Bush in Asia: friendly turf

Rebuffed in Latin America, he is set to push China to open its markets more broadly.

As President Bush arrives in Japan Tuesday, he can be grateful for one thing: He won't have a Hugo Chávez to contend with on a week-long trip to Asia.

Less than two weeks after a Latin American trip that got bogged down in the Venezuelan president's high-profile challenge to the American recipe for prosperity, Mr. Bush heads to friendlier territory.

With a focus on economics and security, the president faces little opposition from a dynamic Asia that has cooperated in the war on terror. Nor does he need to fear a rebuff, like the one dealt him at the Summit of the Americas in Argentina, when he attends an Asia-Pacific Economic Cooperation (APEC) meeting on Friday in South Korea.

"We could see some ugly scenes in Seoul, because anti-Americanism is running high there and the current government has a populist vein and is not above playing to the crowds," says Dan Blumenthal, a resident fellow in East Asian studies at the American Enterprise Institute in Washington. "But there's no Hugo Chávez there."

Bush travels to four countries - Japan, South Korea, China, and Mongolia - with his biggest challenge coming from China.

Trade issues and China's currency will top the agenda in Beijing. The US and China last week signed a three-year agreement to reduce the billions of dollars of China's clothing shipments to the United States.

Still, Bush is under pressure from a restive Congress to clamp down even more on Chinese imports and to threaten trade sanctions if China does not revalue the yuan. Congress wants such action in order to open up the huge market of 1.3 billion Chinese to American products.

A push for democracy

At the same time, Bush is under pressure from an alliance of conservatives and neoconservative foreign-policy idealists to do more to advance in China the international agenda of freedom and democracy he laid out in his inaugural address in January.

"The atmosphere in Beijing towards the US is quite positive right now, from their perspective everything is going hunky-dory," says David Shambaugh, director of the China policy program at George Washington University in Washington.

Just back from a trip to China, Mr. Shambaugh says the Chinese are satisfied with the direction even of traditionally prickly issues like Taiwan - but are bewildered by the "barrage of attacks and criticisms from different quarters in Washington" including the Republican right, neoconservative forces, human rights and democracy groups, and trade organizations.

US officials say Bush will bring up the full range of issues that figure in the US-China relationship, but that the president will stick to a more "realist" diplomatic tack that foresees gradual political change in China.

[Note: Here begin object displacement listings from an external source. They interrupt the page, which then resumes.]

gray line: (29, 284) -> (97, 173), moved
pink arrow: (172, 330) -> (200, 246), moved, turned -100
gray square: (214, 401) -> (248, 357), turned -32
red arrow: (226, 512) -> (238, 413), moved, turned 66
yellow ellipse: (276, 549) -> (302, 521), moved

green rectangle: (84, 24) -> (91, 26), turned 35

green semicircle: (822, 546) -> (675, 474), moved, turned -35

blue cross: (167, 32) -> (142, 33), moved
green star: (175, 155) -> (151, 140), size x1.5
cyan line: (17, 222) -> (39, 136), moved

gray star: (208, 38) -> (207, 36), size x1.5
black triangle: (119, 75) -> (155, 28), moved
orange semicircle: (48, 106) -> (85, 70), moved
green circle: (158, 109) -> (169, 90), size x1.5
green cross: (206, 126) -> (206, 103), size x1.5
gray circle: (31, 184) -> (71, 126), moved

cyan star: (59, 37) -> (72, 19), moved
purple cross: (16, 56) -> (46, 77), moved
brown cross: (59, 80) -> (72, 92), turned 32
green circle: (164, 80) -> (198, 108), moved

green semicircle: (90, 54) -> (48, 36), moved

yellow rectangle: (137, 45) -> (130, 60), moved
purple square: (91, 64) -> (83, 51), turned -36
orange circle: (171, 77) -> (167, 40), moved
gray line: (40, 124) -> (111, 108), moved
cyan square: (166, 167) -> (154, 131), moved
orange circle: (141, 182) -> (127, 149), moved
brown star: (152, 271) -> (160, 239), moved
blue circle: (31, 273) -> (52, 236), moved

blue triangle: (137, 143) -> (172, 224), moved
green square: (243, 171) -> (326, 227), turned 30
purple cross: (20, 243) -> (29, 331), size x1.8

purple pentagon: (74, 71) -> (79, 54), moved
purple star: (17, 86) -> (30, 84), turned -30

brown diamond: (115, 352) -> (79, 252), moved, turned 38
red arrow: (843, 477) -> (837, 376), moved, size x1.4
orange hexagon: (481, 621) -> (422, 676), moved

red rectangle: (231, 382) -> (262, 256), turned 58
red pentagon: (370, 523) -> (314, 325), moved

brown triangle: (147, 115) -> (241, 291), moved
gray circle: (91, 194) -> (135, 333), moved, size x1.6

That won't please China's toughest critics here, but it is in line with what Chinese officials anticipate, Shambaugh says.

China's leaders "know they have to talk about the trade deficit and the revaluation of the yuan," he says. "They know they have to listen to Bush on human rights - but they won't discuss it with him."

Better military ties

The US and China are also likely to seal a deal on expanded military exchanges that Defense Secretary Donald Rumsfeld has been discussing with Chinese officials over recent weeks.

Bush is unlikely to come down too hard on the Chinese on economic issues or to take the same aggressive pro-democracy approach he is applying in the Middle East for one overarching reason, experts say: China is a world power with a veto on the United Nations Security Council.

Bush wants to foster cooperation from Beijing on several key international issues, including Iran and North Korea's nuclear programs, and Syria's influence in Lebanon and Iraq.

AEI's Mr. Blumenthal says he expects to see the White House take a two-pronged approach to China: public pressure on economic issues coupled with behind-closed-doors urging to improve democracy and human rights.

Bush is set to give a major speech on democracy in Kyoto, Japan, Wednesday in which he is expected to emphasize the benefits that democratic reforms would bring to the Chinese people.

"But once in China, the practice has been and will continue to be more private prodding on democracy and human rights - something unlike what we've seen in other countries" where Bush has taken his democratization agenda, Blumenthal says.

Deputy Secretary of State Robert Zoellick, the former US trade representative, recently took advantage of several days of talks with Chinese officials to criticize the country's communist political system.

Back seat to religion

The president may mention religious freedoms in public as a gesture to his political base, but Blumenthal says the greater pressure will come on the economic issues.

Earlier this month Washington pressured Beijing into accepting limits on its export to the US of certain textiles, and Congress would like to see more.

Bush is under a certain amount of bipartisan pressure to raise the threat of trade sanctions if China does not allow a further revaluation of its currency.

One reason Bush can expect relatively calm waters over much of his trip is that APEC is an organization focused on economic issues, an area where participating governments largely agree.

But Blumenthal notes that Bush is likely to move somewhat outside that box in bilateral meetings he has set with the president of Indonesia and the prime minister of Malaysia in the margins of the APEC meeting.

"Bush will take up the question of Islam and democracy when he meets with those two leaders," Blumenthal says, "so that's a bit of a switch."